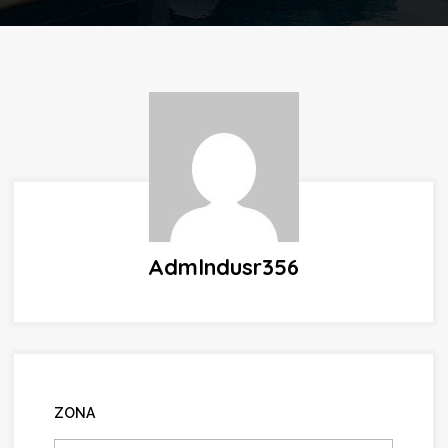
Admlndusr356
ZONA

...

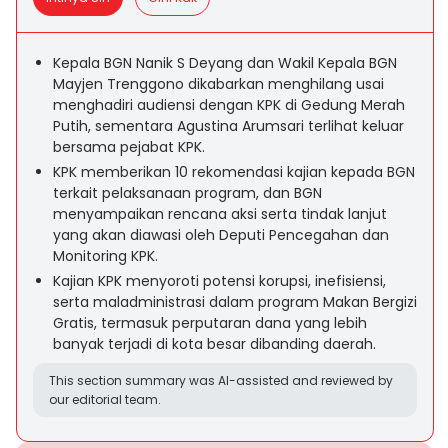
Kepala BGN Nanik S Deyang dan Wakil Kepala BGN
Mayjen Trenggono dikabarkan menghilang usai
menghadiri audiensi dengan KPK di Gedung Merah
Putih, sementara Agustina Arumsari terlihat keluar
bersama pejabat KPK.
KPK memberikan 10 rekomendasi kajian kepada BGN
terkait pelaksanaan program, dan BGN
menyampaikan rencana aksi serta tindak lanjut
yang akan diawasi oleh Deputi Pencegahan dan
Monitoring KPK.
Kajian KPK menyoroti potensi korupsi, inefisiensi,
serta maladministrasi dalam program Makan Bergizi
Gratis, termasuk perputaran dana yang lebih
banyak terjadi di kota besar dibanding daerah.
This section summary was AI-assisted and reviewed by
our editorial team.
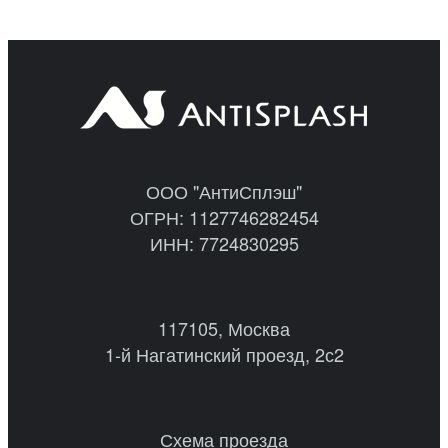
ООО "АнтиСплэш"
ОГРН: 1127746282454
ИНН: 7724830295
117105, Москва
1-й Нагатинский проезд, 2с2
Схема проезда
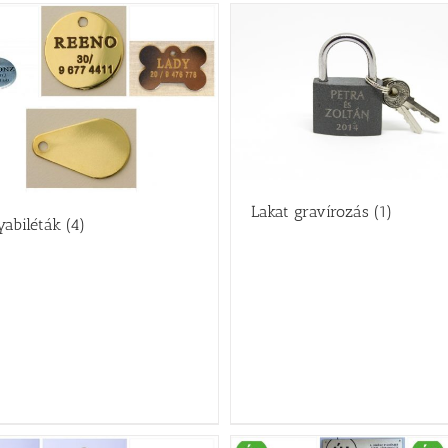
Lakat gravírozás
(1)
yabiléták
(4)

...

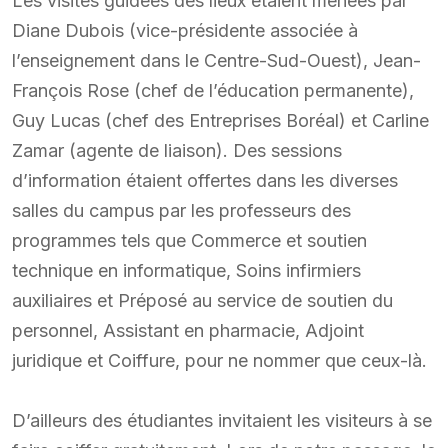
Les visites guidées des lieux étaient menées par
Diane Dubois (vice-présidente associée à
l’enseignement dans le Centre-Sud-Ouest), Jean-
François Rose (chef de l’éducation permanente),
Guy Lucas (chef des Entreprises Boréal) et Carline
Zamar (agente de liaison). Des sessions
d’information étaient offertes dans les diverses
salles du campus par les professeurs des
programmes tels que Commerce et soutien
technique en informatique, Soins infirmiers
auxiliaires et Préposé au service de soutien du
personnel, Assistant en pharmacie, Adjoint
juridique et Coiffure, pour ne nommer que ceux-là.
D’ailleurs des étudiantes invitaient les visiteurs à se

**WHAT THE TASK REQUIRES**
From the entries above, return exactly the line containing "Les visites guidées", the line containing "technique en informatique, Soins infirmiers", and all lines between, and nothing else.

**RESPONSE**
Les visites guidées des lieux étaient menées par
Diane Dubois (vice-présidente associée à
l’enseignement dans le Centre-Sud-Ouest), Jean-
François Rose (chef de l’éducation permanente),
Guy Lucas (chef des Entreprises Boréal) et Carline
Zamar (agente de liaison). Des sessions
d’information étaient offertes dans les diverses
salles du campus par les professeurs des
programmes tels que Commerce et soutien
technique en informatique, Soins infirmiers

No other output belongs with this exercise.